The foundation was created to honor Pat Tillman, a former NFL player who left his playing career to enlist in the U.S. Army after 9/11. Tillman served as an Army Ranger in Afghanistan, before being killed in active service in 2004.

A native of Maywood, N.J., Freisinger is a veteran at the rank of captain. He was a member of the Army ROTC program at Georgia Tech as an undergraduate and joined the Army after earning his B.S. in mechanical engineering. During his four years of active duty, he completed U.S. Army Ranger School and was deployed to Iraq as part of Operation Iraqi Freedom, where he was awarded the Bronze Star.


Interim President Joseph Alutto (right) congratulates ME PhD candidate Greg Freisinger on his Tillman Scholar award.
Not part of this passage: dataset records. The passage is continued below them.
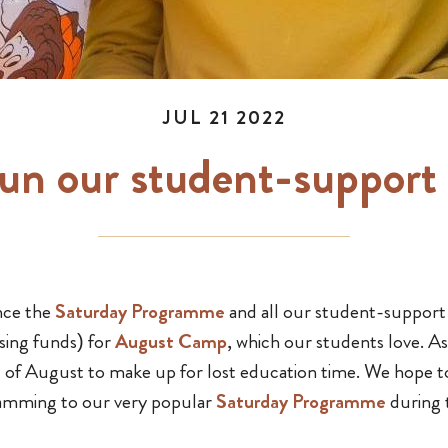
JUL 21 2022
run our student-support
nce the
Saturday Programme
and all our student-support
sing funds) for
August Camp
, which our students love. As
t of August to make up for lost education time. We hope 
amming to our very popular
Saturday Programme
during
After leaving active duty, he came to Ohio State in 2010 to pursue a PhD in mechanical engineering. Now entering his fifth year of doctoral studies, Freisinger researches intra-operative knee laxity and outcomes following total knee replacement through a joint project with the Department of Orthopaedics and the Department of Mechanical and Aerospace Engineering. The knee laxity project is funded by a R01 grant from the National Institute of Arthritis and Musculoskeletal and Skin Diseases, a division of the National Institutes of Health.

After graduation, he hopes to work with military amputees in the biomechanics lab at the Brooke Army or Walter Reed Medical Centers, following his passion to advocate for wounded service members and initiate research programs that will advance the current state of rehabilitation and improve their lives.

Ohio State’s commitment to military and veteran students continues to receive national recognition. Military Times magazine calls Ohio State one of the most veteran-friendly universities in the country, and G.I. Jobsmagazine has named Ohio State one of the country’s top “Military Friendly Schools” for five consecutive years.

More than 2,200 military and veteran students, and their family members, are enrolled at Ohio State. Ohio State’s Office of Military and Veterans Services assists students with educational and academic resources. The office provides military and veteran orientations, focused academic counseling, tailored support services and the education of faculty and staff on military student issues. The Tillman Scholarship Program at Ohio State is a joint effort between the Office of Military and Veteran Student Services and the Undergraduate Fellowship Office, which assists students in applying for the award and manages the processing of applications.